Europe has moved to implement tougher restrictions in a bid to stop the spread of Omicron, sending equities lower triggered by investors’ “renewed nervousness”.
Global equities fell 1.5% last week and are down a further 1-2% today, as Omicron continues to disrupt the economic recovery, according to Rupert Thompson, chief investment officer at UK-based wealth manager Kingswood.
He said that, should US markets start to follow suit, “this will leave markets off around 4-5% from their mid-November high”.
The latest drop in investor optimism can be attributed to “renewed nervousness” about Omicron, and restrictions being introduced in much of Europe, with the Netherlands now being back in full lockdown, Thompson said.”
Nevertheless, investment experts believe Omicron presents a temporary disruption to economic recovery, as booster jabs continue to evidence their effectiveness and anti-viral pills start to be rolled out to help reduce hospitalisations, he added.
Thompson said that economies have also now become much more adept at dealing with Covid-19 spikes over the past two years.
According to Fund Europe, “as far as global equities are concerned, central banks are now starting to unwind stimulus unleashed during the pandemic. This is likely to lead to further market volatility and limit the extent of future gains in equities on the back of further increases in corporate earnings.”

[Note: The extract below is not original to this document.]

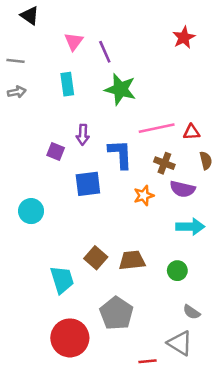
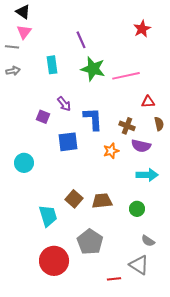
pink triangle: (74, 41) -> (24, 32), moved
pink line: (157, 128) -> (126, 76), moved
purple arrow: (83, 135) -> (64, 104), turned -42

AJ Bell investment director Russ Mould said: “After battling endless headwinds in recent weeks, markets have finally been knocked over as the rapid spread of Omicron finally reaches panic mode. Tighter restrictions across parts of Europe and fears that we could see a circuit breaker in the UK, have put a chill in the air for investors.”
Mould added: “Trends seen on the FTSE 100 on Monday [20 December] would suggest investors are taking a much broader view of the situation. This isn’t simply a UK issue, it’s potentially a global problem.
“The biggest detractors to the FTSE 100’s 1.7% decline in points terms were oil, gas and mining companies and pharmaceutical providers. The former reflects concerns that commodities demand will weaken if the global economy takes a hit. But the drop in drug companies is perplexing given that the pandemic has emphasised the importance of having medicines and treatments to deal with a wide variety of healthcare issues.”